The same procedure used for the synthesis of compound 4 was followed for 5 by mixing 531 mg of 2 (1 mmol) and 218 mg of 1,10-phenanthroline.H₂O (1.1 mmol) in 10 mL THF. 5 (0.50 g, 74 %) was collected after its impure form 5 was dissolved in CH₃CN (50 mL : 10 mL for each 100 mg of product) in order to remove the excess of 1,10-phenanthroline which precipitated. This is followed by washing with hexane (20 mL) and drying on a Büchner to obtain the pure complex. The complex is soluble in polar solvents like acetone, tetrahydrofuran, acetonitrile and slightly soluble in dichloromethane and chloroform. Colourless single crystals suitable for X-ray diffraction were obtained by slow evaporation from a saturated acetonitrile solution of 5.

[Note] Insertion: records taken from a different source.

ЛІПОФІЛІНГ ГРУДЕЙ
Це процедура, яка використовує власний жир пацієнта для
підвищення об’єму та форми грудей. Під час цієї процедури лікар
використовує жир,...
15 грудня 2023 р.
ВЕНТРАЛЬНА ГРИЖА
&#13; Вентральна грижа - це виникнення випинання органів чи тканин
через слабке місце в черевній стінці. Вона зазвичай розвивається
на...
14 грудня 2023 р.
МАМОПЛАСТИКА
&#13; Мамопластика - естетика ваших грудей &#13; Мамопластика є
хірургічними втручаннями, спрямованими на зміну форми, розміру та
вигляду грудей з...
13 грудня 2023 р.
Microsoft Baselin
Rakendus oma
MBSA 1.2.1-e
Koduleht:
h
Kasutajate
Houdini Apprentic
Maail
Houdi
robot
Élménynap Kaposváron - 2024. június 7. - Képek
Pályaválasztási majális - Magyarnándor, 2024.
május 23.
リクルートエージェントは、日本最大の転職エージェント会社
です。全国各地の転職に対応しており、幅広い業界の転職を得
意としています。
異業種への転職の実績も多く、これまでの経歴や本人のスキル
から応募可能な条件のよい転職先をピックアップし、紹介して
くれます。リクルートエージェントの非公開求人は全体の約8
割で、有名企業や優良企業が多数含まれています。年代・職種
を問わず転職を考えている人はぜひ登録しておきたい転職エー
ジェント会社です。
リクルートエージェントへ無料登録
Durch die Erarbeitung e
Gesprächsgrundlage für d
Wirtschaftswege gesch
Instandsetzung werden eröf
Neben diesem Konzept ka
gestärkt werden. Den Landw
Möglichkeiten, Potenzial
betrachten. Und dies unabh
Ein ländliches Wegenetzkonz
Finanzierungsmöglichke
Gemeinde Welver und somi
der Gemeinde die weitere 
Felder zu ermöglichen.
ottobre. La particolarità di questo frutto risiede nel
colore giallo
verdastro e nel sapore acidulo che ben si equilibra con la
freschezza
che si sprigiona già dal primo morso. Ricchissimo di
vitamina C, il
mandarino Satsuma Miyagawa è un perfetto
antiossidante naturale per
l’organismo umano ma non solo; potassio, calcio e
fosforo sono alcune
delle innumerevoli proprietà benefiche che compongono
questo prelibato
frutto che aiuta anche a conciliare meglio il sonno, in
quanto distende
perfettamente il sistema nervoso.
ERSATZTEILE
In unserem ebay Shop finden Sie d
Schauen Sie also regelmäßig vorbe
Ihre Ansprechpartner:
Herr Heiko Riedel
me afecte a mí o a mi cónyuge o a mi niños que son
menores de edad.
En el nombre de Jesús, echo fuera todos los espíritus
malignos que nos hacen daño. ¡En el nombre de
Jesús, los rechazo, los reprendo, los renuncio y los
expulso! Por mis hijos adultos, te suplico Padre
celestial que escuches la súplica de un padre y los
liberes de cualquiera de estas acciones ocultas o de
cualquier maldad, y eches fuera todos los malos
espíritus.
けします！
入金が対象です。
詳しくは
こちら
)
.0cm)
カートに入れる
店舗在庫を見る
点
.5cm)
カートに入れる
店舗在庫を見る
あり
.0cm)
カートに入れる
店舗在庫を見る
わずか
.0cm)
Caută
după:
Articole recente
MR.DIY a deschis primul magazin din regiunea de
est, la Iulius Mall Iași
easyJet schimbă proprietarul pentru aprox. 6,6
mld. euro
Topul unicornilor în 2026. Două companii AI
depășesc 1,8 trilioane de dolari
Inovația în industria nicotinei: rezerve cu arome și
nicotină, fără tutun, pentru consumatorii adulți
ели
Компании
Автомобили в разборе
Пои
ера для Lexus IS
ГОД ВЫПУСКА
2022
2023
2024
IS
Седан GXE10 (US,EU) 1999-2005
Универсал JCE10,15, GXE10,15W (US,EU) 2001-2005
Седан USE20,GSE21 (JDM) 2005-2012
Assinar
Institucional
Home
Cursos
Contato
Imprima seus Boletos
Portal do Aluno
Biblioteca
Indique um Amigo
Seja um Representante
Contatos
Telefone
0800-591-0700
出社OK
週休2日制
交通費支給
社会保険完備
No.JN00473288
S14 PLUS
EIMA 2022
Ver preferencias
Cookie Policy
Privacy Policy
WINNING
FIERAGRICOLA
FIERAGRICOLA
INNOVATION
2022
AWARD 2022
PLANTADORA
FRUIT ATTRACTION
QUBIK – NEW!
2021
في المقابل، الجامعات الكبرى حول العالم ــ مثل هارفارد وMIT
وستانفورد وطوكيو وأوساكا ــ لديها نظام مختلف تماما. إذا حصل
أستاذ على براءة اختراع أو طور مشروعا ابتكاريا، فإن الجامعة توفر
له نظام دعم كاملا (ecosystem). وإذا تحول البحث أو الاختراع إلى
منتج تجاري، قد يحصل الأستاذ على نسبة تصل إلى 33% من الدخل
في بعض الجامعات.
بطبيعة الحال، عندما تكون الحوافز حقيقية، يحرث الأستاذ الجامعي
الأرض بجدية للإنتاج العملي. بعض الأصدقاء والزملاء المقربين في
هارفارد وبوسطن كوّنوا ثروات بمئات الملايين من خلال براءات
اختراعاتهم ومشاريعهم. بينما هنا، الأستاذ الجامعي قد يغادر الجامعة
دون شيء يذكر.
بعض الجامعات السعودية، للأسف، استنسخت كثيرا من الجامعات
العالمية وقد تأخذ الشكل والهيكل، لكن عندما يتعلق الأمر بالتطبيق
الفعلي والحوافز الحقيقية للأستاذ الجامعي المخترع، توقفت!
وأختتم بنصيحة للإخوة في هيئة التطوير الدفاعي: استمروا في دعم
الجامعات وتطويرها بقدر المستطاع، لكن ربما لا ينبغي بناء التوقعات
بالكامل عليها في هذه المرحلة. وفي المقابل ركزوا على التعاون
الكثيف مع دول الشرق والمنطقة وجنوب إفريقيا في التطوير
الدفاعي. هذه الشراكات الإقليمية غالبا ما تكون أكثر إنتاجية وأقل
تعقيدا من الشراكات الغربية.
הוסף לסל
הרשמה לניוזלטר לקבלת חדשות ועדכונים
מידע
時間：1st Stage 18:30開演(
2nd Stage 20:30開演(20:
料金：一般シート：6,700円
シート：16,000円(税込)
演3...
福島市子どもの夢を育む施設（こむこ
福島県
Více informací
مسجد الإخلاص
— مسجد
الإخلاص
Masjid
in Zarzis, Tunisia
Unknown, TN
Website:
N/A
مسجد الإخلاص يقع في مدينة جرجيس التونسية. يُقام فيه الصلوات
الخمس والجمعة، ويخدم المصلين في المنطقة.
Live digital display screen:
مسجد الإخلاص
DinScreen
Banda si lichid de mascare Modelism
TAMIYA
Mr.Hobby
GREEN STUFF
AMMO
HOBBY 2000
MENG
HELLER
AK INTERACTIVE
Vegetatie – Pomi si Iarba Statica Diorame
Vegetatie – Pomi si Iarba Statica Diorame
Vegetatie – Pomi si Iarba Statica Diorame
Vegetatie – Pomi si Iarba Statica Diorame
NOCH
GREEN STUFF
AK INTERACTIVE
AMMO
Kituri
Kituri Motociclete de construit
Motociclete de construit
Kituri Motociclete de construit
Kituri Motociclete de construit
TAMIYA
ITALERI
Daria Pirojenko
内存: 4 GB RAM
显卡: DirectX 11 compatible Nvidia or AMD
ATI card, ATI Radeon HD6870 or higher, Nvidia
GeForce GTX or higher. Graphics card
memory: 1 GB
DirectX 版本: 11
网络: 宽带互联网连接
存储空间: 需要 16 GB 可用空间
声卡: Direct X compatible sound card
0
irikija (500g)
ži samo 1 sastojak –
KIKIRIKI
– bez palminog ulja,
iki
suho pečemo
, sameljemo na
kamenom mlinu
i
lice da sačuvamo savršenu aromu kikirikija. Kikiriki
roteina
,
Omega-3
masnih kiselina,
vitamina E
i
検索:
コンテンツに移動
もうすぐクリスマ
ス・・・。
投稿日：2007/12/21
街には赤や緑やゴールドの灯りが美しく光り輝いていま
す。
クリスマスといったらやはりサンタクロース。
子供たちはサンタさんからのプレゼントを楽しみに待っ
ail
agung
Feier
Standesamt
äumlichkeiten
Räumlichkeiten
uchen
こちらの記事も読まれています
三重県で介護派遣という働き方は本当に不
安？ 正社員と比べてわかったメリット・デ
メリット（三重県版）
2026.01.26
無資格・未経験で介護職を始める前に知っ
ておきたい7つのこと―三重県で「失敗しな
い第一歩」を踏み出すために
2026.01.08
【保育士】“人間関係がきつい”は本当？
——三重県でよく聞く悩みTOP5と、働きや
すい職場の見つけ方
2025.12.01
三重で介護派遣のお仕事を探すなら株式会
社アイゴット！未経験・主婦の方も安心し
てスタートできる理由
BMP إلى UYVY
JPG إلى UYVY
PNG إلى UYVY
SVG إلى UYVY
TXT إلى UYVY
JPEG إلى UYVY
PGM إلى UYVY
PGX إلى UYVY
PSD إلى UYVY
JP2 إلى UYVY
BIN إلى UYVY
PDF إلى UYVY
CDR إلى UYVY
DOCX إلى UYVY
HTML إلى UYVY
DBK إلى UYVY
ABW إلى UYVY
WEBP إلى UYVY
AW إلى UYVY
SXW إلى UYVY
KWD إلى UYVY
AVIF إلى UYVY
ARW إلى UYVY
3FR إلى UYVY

5 : C₃₂H₂₀O₄F₆N₂Zn. MW = 675 g.mol^-1. ¹H NMR ((CD₃)₂CO_, δ ppm) : 9.13 (2H, dd, J = 4.16 Hz and J = 1.31 Hz, HC_o-phen) ; 8.86 (2H, dd, J = 8.33 Hz and J = 1.34 Hz, HC_o-phen) ; 8.23 (2H, dd, J = 8.22 Hz and J = 4.3 Hz, HC_o-phen) ; 8.14 (2H, q, J = 8.2 Hz, HC_o-phen) ; 7.89 (4H, d, J = 7.22 Hz, HC_ar) ; 7.49 (2H, t, J = 7.3 Hz, HC_ar) ; 7.4 (4H, t, J = 7.44 Hz, HC_ar) ; 6.4 (2H, s, -CH-). ¹⁹F NMR ((CD₃)₂CO, δ ppm) : 101.27 ppm. FT-IR (cm^-1) 3025-3070 cm^-1 (υCsp² / Csp³– H), 1610 cm^-1 (υC=O), 1575 cm^-1 (υC=C), 1286 cm^-1 (υC–O). ESI (m/z) : [M + Na⁺]⁺ = 697.05. UV-vis (absolute ethanol) : λ₁max = 322 nm. Band gap = 3.85 eV.

5. Conclusions

This work establishes the synthesis and characterization of a new series of homoleptic and heteroleptic Zn(II) β-diketonate complexes. The structural, thermal, and photophysical data collectively reveal how molecular design dictates material properties. Single-crystal X-ray diffraction confirmed monomeric octahedral geometries, where ancillary nitrogen-based ligands introduce specific distortions. Thermogravimetric analysis demonstrated enhanced thermal stability, supporting their viability as precursors. The most significant outcome stems from ultrafast spectroscopic studies, which showed that coordination to zinc fundamentally redirects the photophysical pathway of the β-diketonate ligand. Unlike the free ligand, which relaxes rapidly to the ground state, the zinc-complexed form populates a long-lived triplet state. This capacity to generate a persistent, chemically reactive species upon photoexcitation is the critical feature that makes these complexes compelling candidates for applications in laser-induced deposition and the fabrication of 3D ZnO nanostructures. Consequently, this study establishes a rational framework for designing functional precursors with tailored excited-state properties for advanced photonic and electronic applications.